MONYEEET ... Anak perempuan saya berteriak, ketika melintas depan sebuah swalayan waralaba. Tak jauh dari rumah. Malam lebaran. Takbir berkumandang, menyempurnakan bulan suci Ramadhan. Orang ramai merayakan kemenangan. Di depan swalayan itu, tengah berlangsung pertunjukan dari rombongan pengamen topeng monyet. Di beberapa tempat di Jawa dikenal sebagai tandhak bedhes (tarian monyet). Teriakan anak saya itu, membuat saya penasaran melacak hal ikhwal topeng monyet. Seni pertunjukan komersial yang saat ini bertahan di lorong-lorong sempit, pemukiman miskin, dan kampung pinggiran kota Makassar. Begitu pula dengan kata-kata, yang masih dalam ingatan saya: "sarimin pergi ke pasar". 

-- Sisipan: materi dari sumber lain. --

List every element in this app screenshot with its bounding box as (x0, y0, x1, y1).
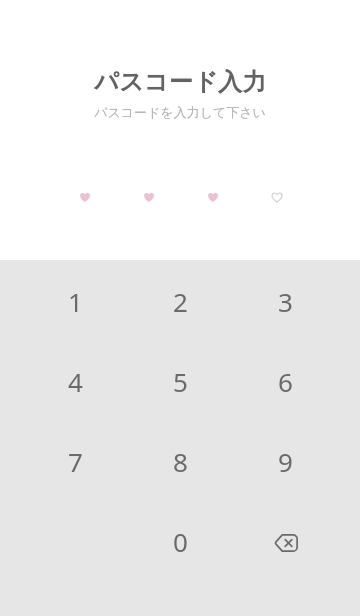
staticText: 5 (173, 364, 188, 399)
staticText: 8 (173, 444, 188, 479)
staticText: 3 (278, 284, 293, 319)
button[interactable]: 5 (128, 340, 233, 420)
staticText: 2 (173, 284, 188, 319)
button[interactable]: 4 (23, 340, 128, 420)
button[interactable]: 0 (128, 500, 233, 580)
staticText: 0 (173, 524, 188, 559)
staticText: 1 (68, 284, 83, 319)
button[interactable]: 1 (23, 260, 128, 340)
staticText: パスコード入力 (94, 67, 267, 97)
staticText: 9 (278, 444, 293, 479)
button[interactable]: 6 (233, 340, 338, 420)
button[interactable]: 2 (128, 260, 233, 340)
staticText: パスコードを入力して下さい (94, 104, 266, 120)
staticText: 4 (68, 364, 83, 399)
staticText: 6 (278, 364, 293, 399)
button[interactable]: 7 (23, 420, 128, 500)
button[interactable]: 3 (233, 260, 338, 340)
staticText: 7 (68, 444, 83, 479)
button[interactable]: 9 (233, 420, 338, 500)
button[interactable]: Delete (233, 500, 338, 580)
button[interactable]: 8 (128, 420, 233, 500)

Nama Sarimin menjadi semacam brand paling umum dipakai, bagi si "aktor" monyet berekor panjang (macaca fascicularis) itu. Asal-usul nama itu tak begitu jelas bagi saya. Mungkin saja, diambil dari alat tabuh saron mini, yang dipakai dalam atraksi pertunjukan topeng monyet. Kata-kata: "pergi ke pasar", cukup menggoda bagi saya. Bayangkan, antara "monyet" dan "pasar". Tentu saja, dalam atraksi itu, Sarimin tidak saja pergi ke pasar. Tapi, berganti-ganti topeng, Sarimin bisa jadi "tentara atau serdadu" atau bisa jadi "penarik becak", atau bahkan menjadi "pembalap".

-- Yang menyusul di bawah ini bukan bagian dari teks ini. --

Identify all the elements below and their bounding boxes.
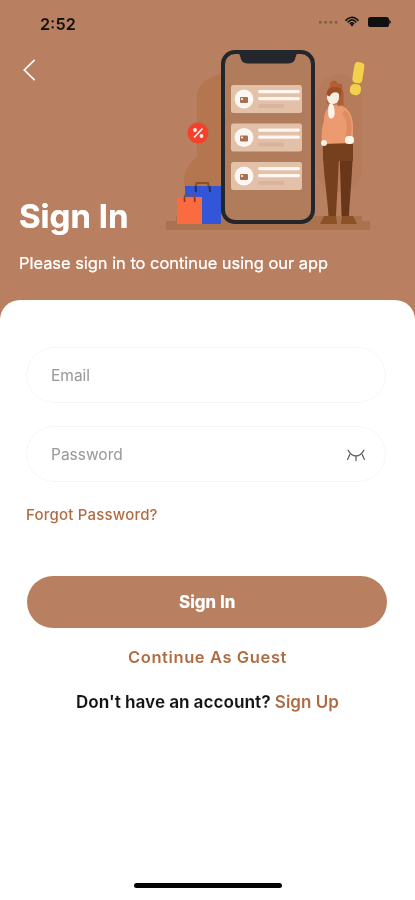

Dari penelusuran, apa yang menarik perhatian saya soal riwayat topeng monyet, pertama, mulai menjadi pertunjukan komersial pada akhir masa kolonial. Kedua, dalam satu tahun terakhir ini, di beberapa tempat, riwayat topeng monyet nampaknya akan segera berakhir di tangan Satpol PP (satuan polisi pamong praja). Pembacaan sejarah pertunjukan topeng monyet di Indonesia, banyak merujuk pada penjelasan sekilas Matthew Isaac Cohen. Cohen sendiri memang tidak sedang membahas topeng monyet. Titik simpul perhatian Cohen, dalam penelitian post-doctoral, yang kemudian dituangkan dalam buku, "The Komedie Stamboel, Popular Theater in Colonial Indonesia: 1891-1903", pada seni pertunjukan komedi stambul, semacam melting pot dalam istilah multikulturalisme, selain kontribusinya menciptakan seni pertunjukan tradisional lainnya seperti ludruk dan ketoprak. Buku yang mempesona, jika ditarik ke perspektif postmodern, hal ini dapat menjelaskan, menguraikan: hibriditas budaya. Atau, mengutip bahasa Cohen, yang saya sukai, sebagai sebuah situs, tempat bermain, untuk mengeksporasi berbagai kemungkinan, termasuk yang terang-terangan dilarang oleh rezim kolonial.
Dalam bab terakhir Komedie Stamboel, Cohen menjelaskan mengenai rombongan pengamen melakukan pertunjukan anjing dan monyet, yang dikenal sebagai topeng monyet atau komedi monyet, di sudut jalan dan pasar di nusantara. Pertunjukan ini terutama ditujukan untuk anak-anak, dan hanya sedikit orang dewasa yang menaruh perhatian. Topeng monyet, hanyalah bagian kecil yang terkait dengan konteks penjelasan Cohen soal maraknya pertunjukan akrobat dan sirkus, pada akhir abad 19 dan awal abad 20, termasuk sisa-sisa seni sulap India, Cina, dan Eropa yang digunakan para pedagang minyak ular guna menjajakan dagangannya. Dalam buku "The Indonesia Town Revisited", yang diedit Peter J.M. Nas, terdapat tulisan Cohen, "Multiculturalism and Performance in Colonial Cirebon", salah satu catatan kakinya soal topeng monyet. Pertunjukan yang menampilkan anjing dan monyet, menjadi miniatur sirkus keliling dari kebanyakan rombongan pengamen yang menghibur di pasar dan jalanan di pedesaan dan kota seluruh wilayah barat Indonesia. Pemandangan atraksi ini mulai biasa dijumpai pada 1890-an. 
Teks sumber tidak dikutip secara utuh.